This Castle/Royal Palace was the residence of the Prince-Bishops of Trento, its massive structures and high walls concealing gardens of various origins and souvenirs of our history.

In the late 14th century, Bishop George of Liechtenstein equipped this originally 13th-century castle with a garden. In the second half of the 15th century, Prince-Bishop John Hinderbach paid special attention to the garden. Leading up to the Council of Trent, it was Bishop Bernardo Cles who, between 1527 and 1536, commissioned the magnificent “Magno Palazzo” wing, as well as a new arrangement of the gardens, in particular the “zardino de sotto” and the small “zardino de sora” (the former hanging garden, which today is the Cortile dei Leoni).

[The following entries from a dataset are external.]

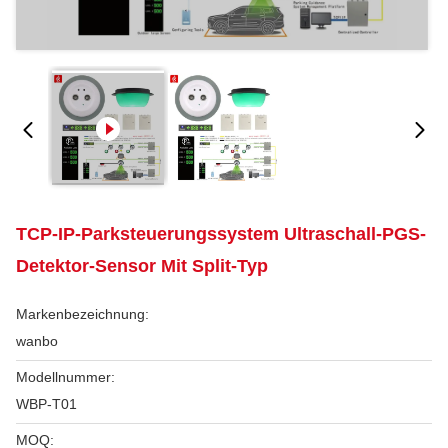
TCP-IP-Parksteuerungssystem Ultraschall-PGS-
Detektor-Sensor Mit Split-Typ
Markenbezeichnung:
wanbo
Modellnummer:
WBP-T01
MOQ:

The gardens we see today were modified in the third quarter of the 18th century, almost completely stripped away during the Habsburg period, and then restored by Giuseppe Gerola (first Superintendent of Italian Trento) in the 1920s, at the same time as the monumental complex was restored and the Museum established. Nowadays, the lower garden, with its clear geometric composition, bordered by a pergola on columns with heirloom vines and recent roses, is divided into two areas: one with a simple lawn and shaped hedges, the other, after the access avenue to Palazzo Magno, is organized in flower beds, with osmanthus plants in the centre and topiary yew trees in the corners, arranged around a circular space that once housed a Fountain of Neptune. The original pomarium, still planted with fruit trees, sits beyond a tall crenellated wall.